Yazdığım her "yaşanmış" olayda olduğu gibi bir girdabın içindeydik. Girdap da girdaptı hani. Döndükçe dönüyorduk. Aramızda altına sıçanlar bile olmuştu. Ama bunun kim olduğunu söylemeyeceğim. O anda her şey meşru idi zaten.

Girdap azaldı ve bizi yavaaaşça yere bıraktı. Etrafımıza baktığımızda İzmir sınırları içine girmiş olduğumuzu farkettik. "Ulan bir an uzaylılar bizi kaçırıyor sandım. Girdap bizi İzmire bırakıyormuş aslında" dedi Çınar. Girdap çıkmadan da İzmir'e zaten 5 dakikalık bir mesafedeydik. Hiç bir halta yaramamış, yolumuzu kısaltmamıştı. İndik arabadan. Yiğitin el değmemiş laboratuvarına girdik.

"Abii nolur yardım edin aaabi" diye bize sesleniyordu Yiğit. Tam kafasının üzerine florasan lambalar patlamıştı, saçı başı toz içinde sakalları pas içinde yatıyordu yerde. "Abi çok pis yaralandım ambulans çağırır mısınız artık" diye ağlamaklı bir şekilde yattığı yerden seslenmeye devam etti. Bu sırada Elif çantasından çıkarttığı erikli suyu Yiğit'in kafasından aşağı dökmeye başladı "al amına koyim azcık ferahlarsın" diye tüm şişeyi boşaltıp dibinde kalan suyu da zorla içirdi.
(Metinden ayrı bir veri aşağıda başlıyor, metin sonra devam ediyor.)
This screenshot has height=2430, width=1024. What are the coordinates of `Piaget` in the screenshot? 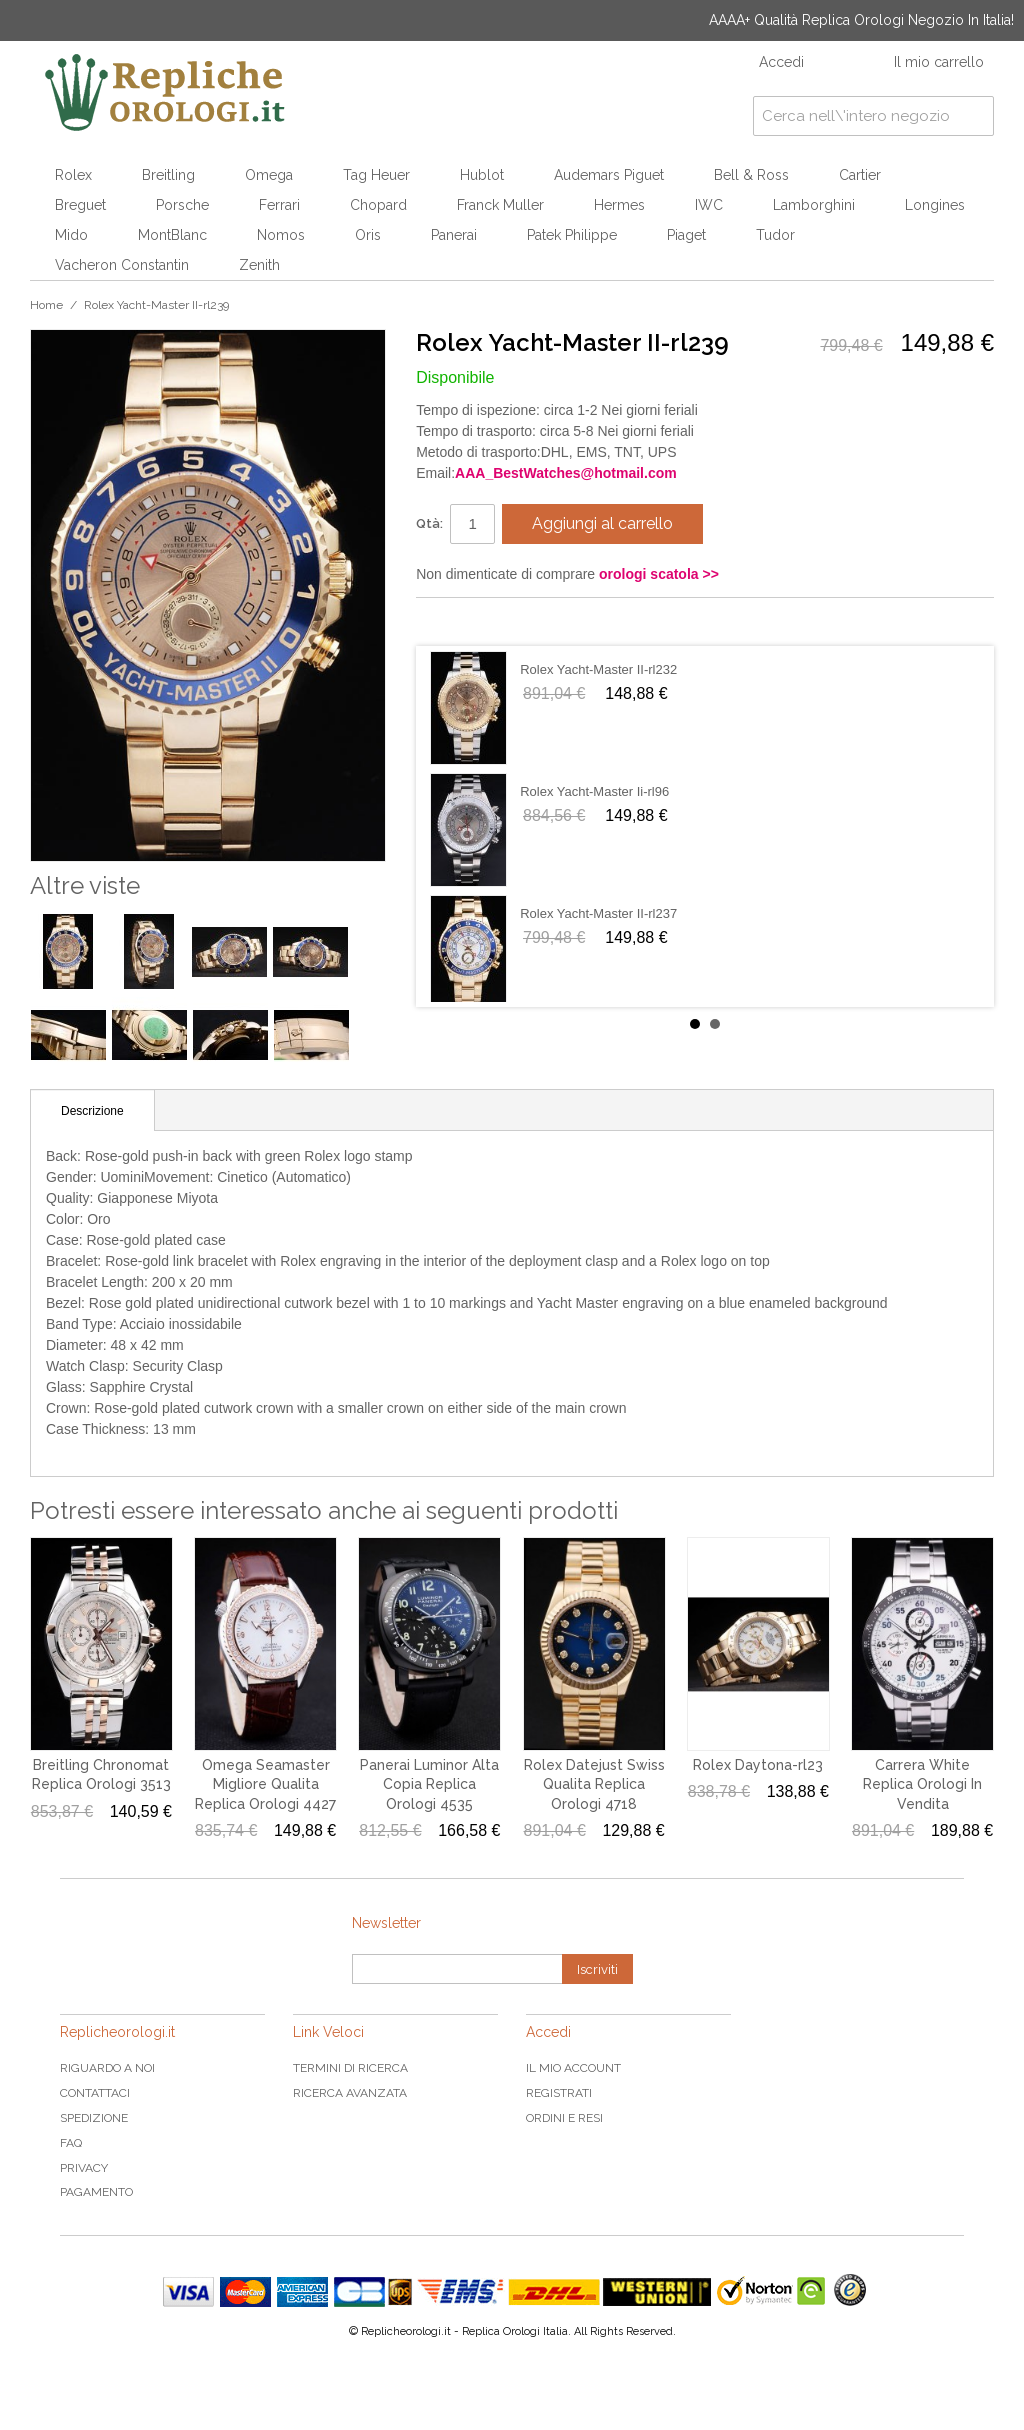 It's located at (686, 235).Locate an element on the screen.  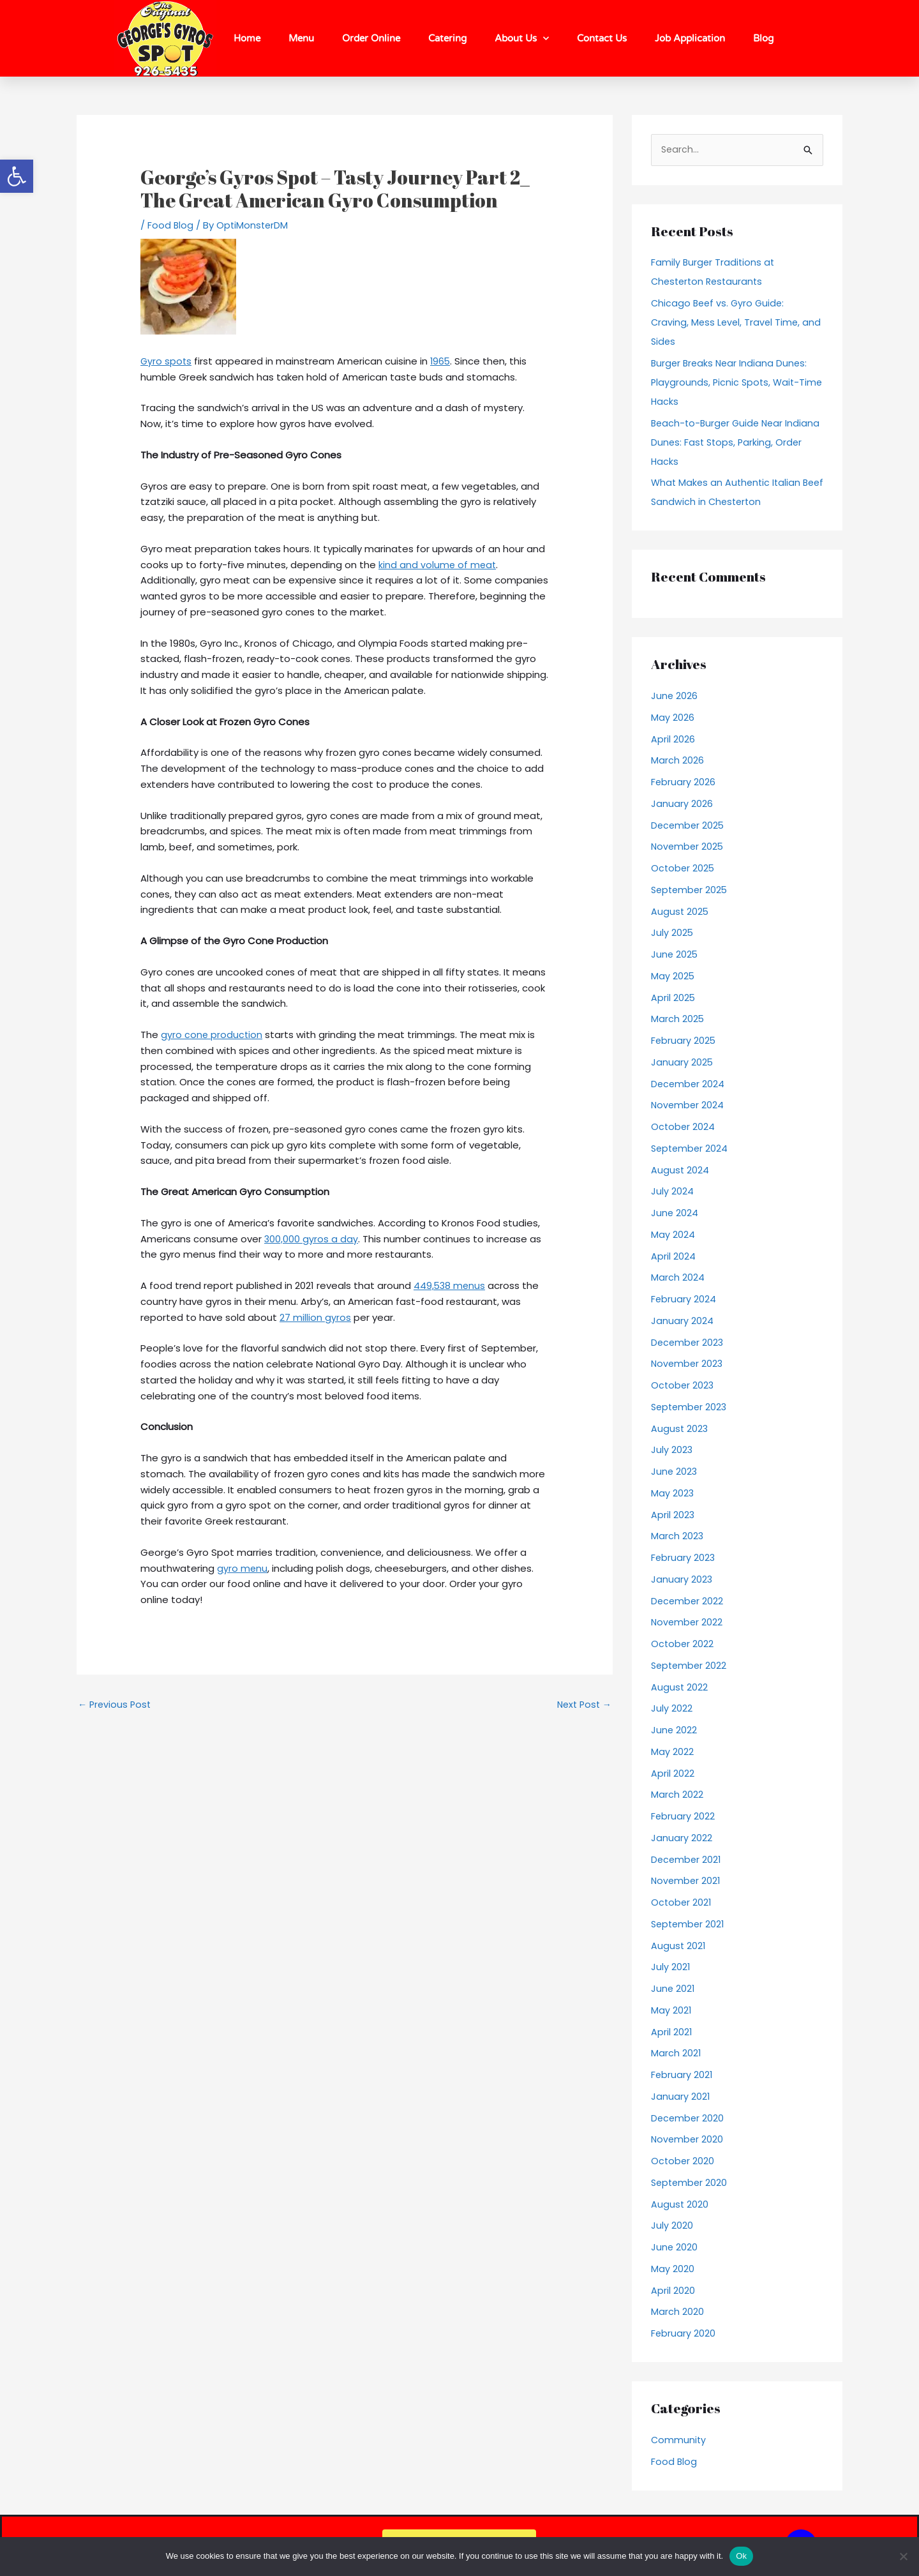
June 2020 is located at coordinates (674, 2247).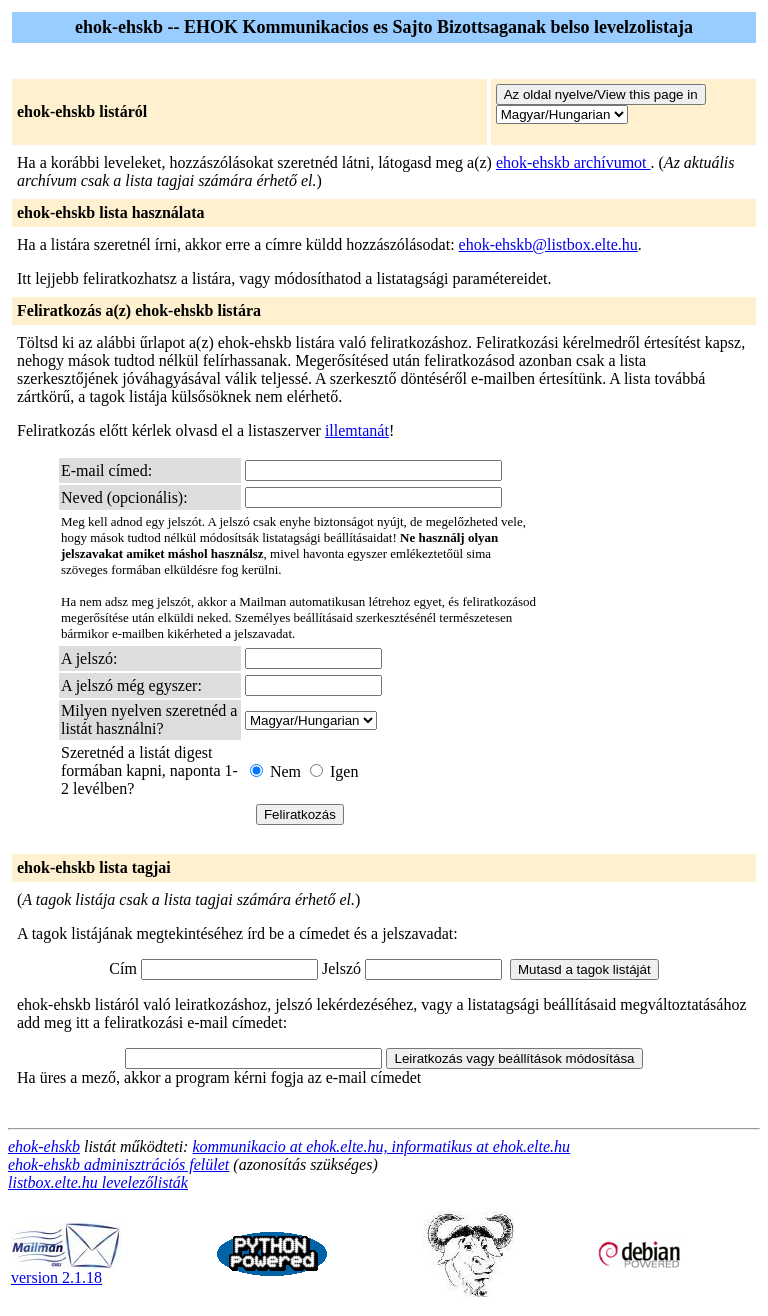 Image resolution: width=768 pixels, height=1316 pixels. Describe the element at coordinates (357, 430) in the screenshot. I see `illemtanát` at that location.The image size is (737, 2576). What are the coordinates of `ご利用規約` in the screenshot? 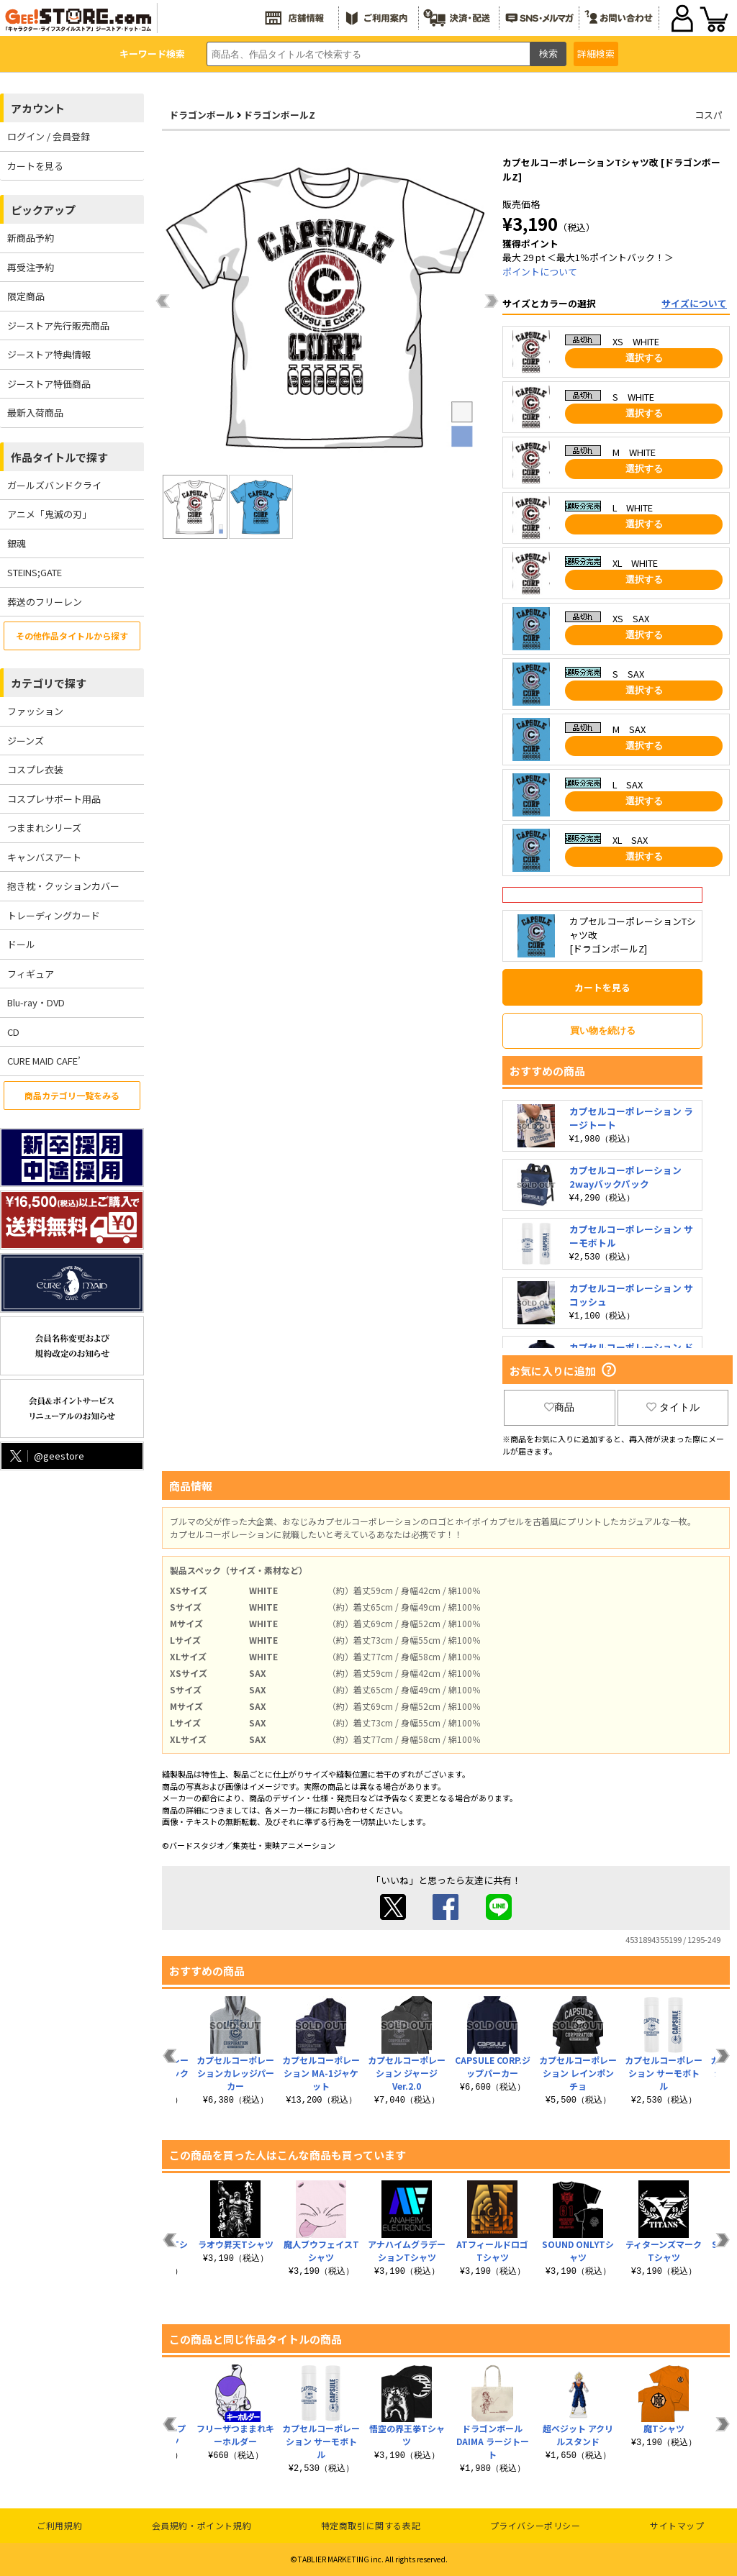 It's located at (59, 2525).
Uyku mahmuru olan Anıl ise "abi noldu nasıl bu hale gelebildin, çüktüler mi seni" diye sordu Yiğit'e. Yiğit titreyerek "bazı şeyler ters gitti abi, ben kendi kendime gizli bir proje içindeydim ama işler sarpa sardı" dedi ve ambulansın gelmesine ramak kala düşüp bayıldı.

Yiğit hastaneden taburcu olduktan bir kaç ay sonra, üzerinde bir gariplik vardı. Kabızlıktan şikayet ediyor, bitkin bir şekilde sürekli uyuyordu. Biz de bir boklar olduğunu ve bize anlatmadığını bildiğimizden, hiç yanından ayrılmadan ona çok sevdiği ekmek arası patatesini yediriyor, bazen konuyu açar gibi olup Yiğitin boş bakışları ile karşılaşınca geri kapatıyorduk.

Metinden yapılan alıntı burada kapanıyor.